As cozinhas caribenhas atuais giram em torno do arroz, introduzido por espanhóis, portugueses e mais tarde britânicos. Porto Rico orgulha-se de seu arroz com gandules (feijão verde e especiarias), as alcapurrias – empanadas de banana-da-terra – e as empanadas tradicionais de carne. Apesar de seu status como “Estado Livre Associado de Porto Rico” e seu vínculo com os Estados Unidos, a ilha preserva quatro séculos de herança hispânica, refletida no gosto pelo vinho espanhol e pelo churrasco.
Nas Bahamas, a fritura de caracóis e peixe-voador é um manjar, complementado pelo clássico doce de goiaba, o guava duff. No Caribe Oriental, territórios como Dominica, Martinica, Guadalupe, Antígua e Barbuda, e Montserrat apresentam ensopados de carne ou peixe com coco, curry de carne, empanadas de bacalhau e jerk de porco. Destacam-se pratos como o cou-cou – preparado com farinha de milho e quiabo – sopa de cabra em Montserrat, roti (pão indiano semelhante ao chapati) e tortas de curry de lentilhas em Trinidad e Tobago.
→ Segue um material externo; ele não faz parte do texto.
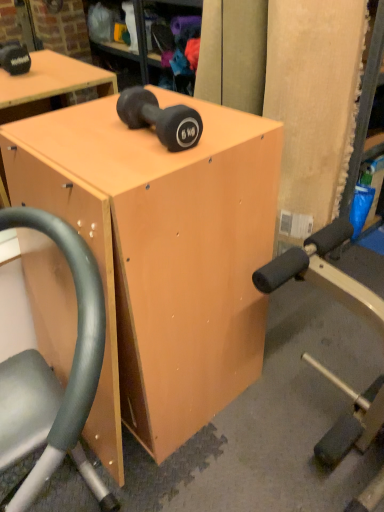 The width and height of the screenshot is (384, 512). In order to click on vacant point above matte wood table at center (from a real-world perspective) in this screenshot , I will do `click(112, 141)`. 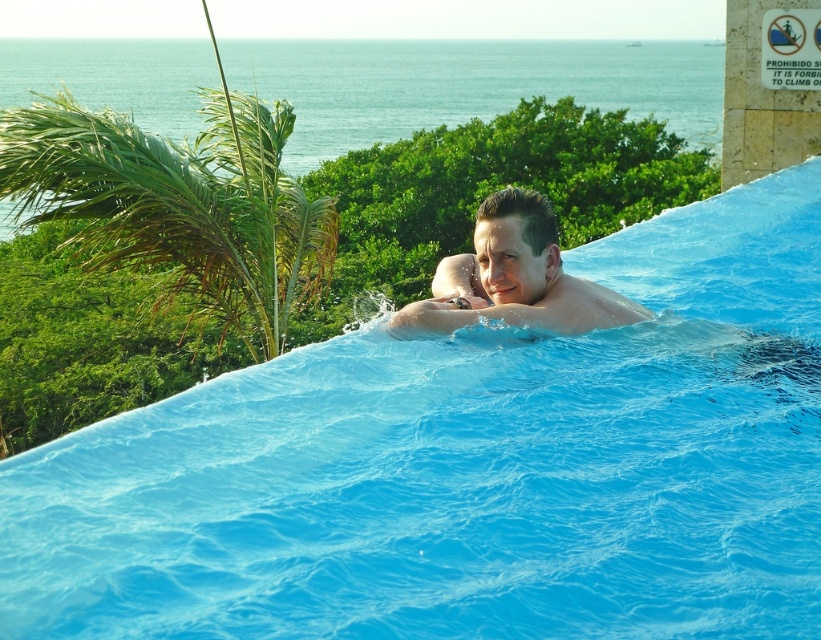 Question: Does green leafy palm tree at upper left have a larger size compared to smooth skin man at center?

Choices:
 (A) no
 (B) yes

Answer: (B)

Question: Is green leafy palm tree at upper left thinner than smooth skin man at center?

Choices:
 (A) no
 (B) yes

Answer: (A)

Question: Which point is farther to the camera?

Choices:
 (A) smooth skin man at center
 (B) green leafy palm tree at upper left

Answer: (B)

Question: Which point is farther to the camera?

Choices:
 (A) smooth skin man at center
 (B) green leafy palm tree at upper left

Answer: (B)

Question: Where is green leafy palm tree at upper left located in relation to smooth skin man at center in the image?

Choices:
 (A) below
 (B) above

Answer: (B)

Question: Among these objects, which one is farthest from the camera?

Choices:
 (A) green leafy palm tree at upper left
 (B) smooth skin man at center

Answer: (A) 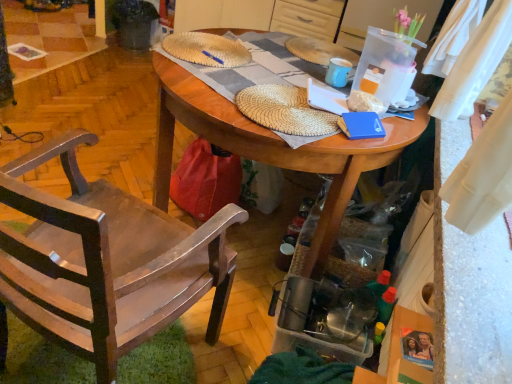 Question: In terms of width, does blue matte book at center look wider or thinner when compared to dark gray plastic trash can at upper left?

Choices:
 (A) wide
 (B) thin

Answer: (B)

Question: From a real-world perspective, is blue matte book at center positioned above or below dark gray plastic trash can at upper left?

Choices:
 (A) below
 (B) above

Answer: (B)

Question: Which is farther from the blue matte book at center?

Choices:
 (A) woven straw hat at upper center, marked as the second hat in a front-to-back arrangement
 (B) blue plastic pen at center
 (C) matte blue mug at upper center
 (D) dark gray plastic trash can at upper left
 (E) woven straw hat at center, which is the second hat from back to front

Answer: (D)

Question: Which object is the farthest from the woven straw hat at upper center, marked as the second hat in a front-to-back arrangement?

Choices:
 (A) woven straw hat at center, which is the second hat from back to front
 (B) matte blue mug at upper center
 (C) wooden table at center
 (D) dark gray plastic trash can at upper left
 (E) wooden chair at left

Answer: (D) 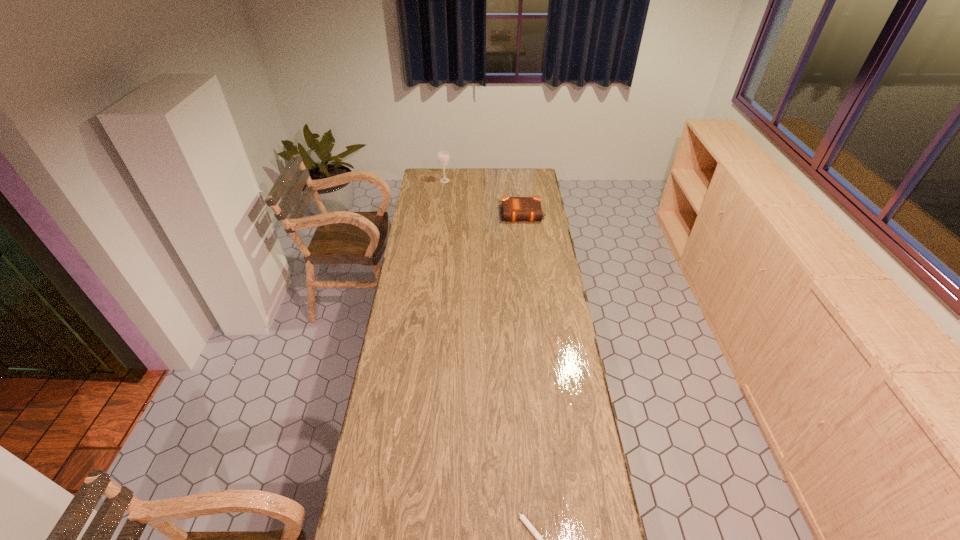 The width and height of the screenshot is (960, 540). Find the location of `the leftmost object`. the leftmost object is located at coordinates (443, 158).

I want to click on the farthest object, so click(x=443, y=158).

At what (x,y) coordinates should I click in order to perform the action: click on the second shortest object. Please return your answer as a coordinate pair (x, y). This screenshot has width=960, height=540. Looking at the image, I should click on (514, 209).

Where is `the second nearest object`? The height and width of the screenshot is (540, 960). the second nearest object is located at coordinates (514, 209).

At what (x,y) coordinates should I click in order to perform the action: click on vacant point located on the right of the farthest object. Please return your answer as a coordinate pair (x, y). This screenshot has height=540, width=960. Looking at the image, I should click on (483, 180).

The image size is (960, 540). In order to click on vacant space located 0.150m on the spine side of the second shortest object in this screenshot , I will do `click(527, 240)`.

Find the location of a particular element. The image size is (960, 540). object that is at the far edge is located at coordinates (443, 158).

Where is `object positioned at the left edge`? object positioned at the left edge is located at coordinates (443, 158).

The height and width of the screenshot is (540, 960). In order to click on object present at the right edge in this screenshot , I will do `click(514, 209)`.

At what (x,y) coordinates should I click in order to perform the action: click on object that is at the far left corner. Please return your answer as a coordinate pair (x, y). Looking at the image, I should click on (443, 158). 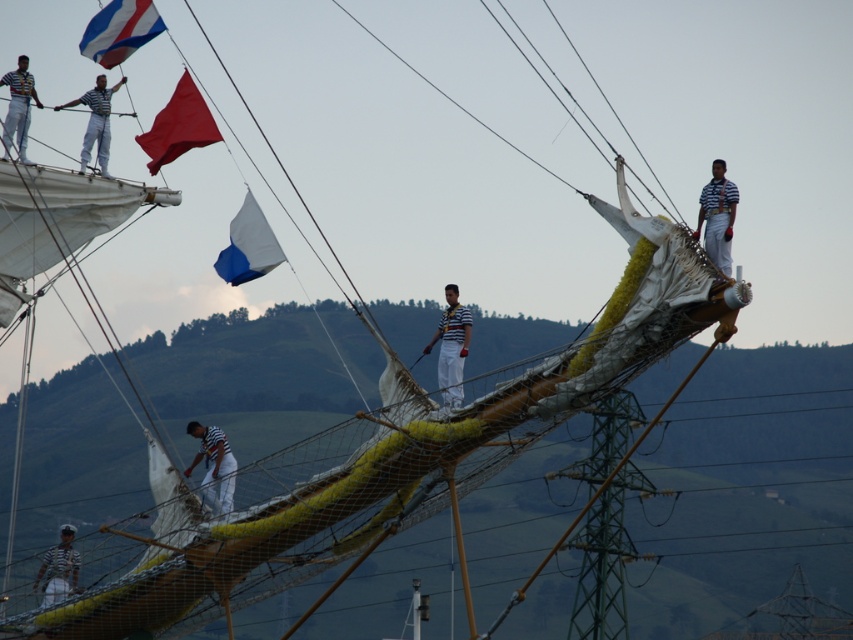 Question: Which of the following is the farthest from the observer?

Choices:
 (A) (730, 216)
 (B) (213, 140)
 (C) (86, 44)

Answer: (C)

Question: Does blue matte flag at center come in front of white striped shirt at upper right?

Choices:
 (A) yes
 (B) no

Answer: (B)

Question: Can you confirm if striped fabric sailor at center is bigger than striped shirt and pants at upper left?

Choices:
 (A) no
 (B) yes

Answer: (B)

Question: Does blue and white striped fabric at upper left appear over blue matte flag at center?

Choices:
 (A) no
 (B) yes

Answer: (B)

Question: Estimate the real-world distances between objects in this image. Which object is closer to the red fabric flag at upper center?

Choices:
 (A) striped shirt and pants at upper left
 (B) white striped shirt at upper right

Answer: (A)

Question: Which object appears farthest from the camera in this image?

Choices:
 (A) white striped shirt at center
 (B) striped shirt sailor at upper left

Answer: (B)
Nas ex-colônias holandesas de Aruba, Curaçao e Bonaire, celebra-se uma culinária crioula enriquecida por diversas influências. Em Aruba, o prato emblemático é o Keshi yena: uma forma de queijo recheada com carnes, legumes e uvas passas, uma invenção dos escravos do século XVII.
As mesas caribenhas estão postas, cada prato é um convite para explorar a fusão de culturas e sabores que definem essa região única.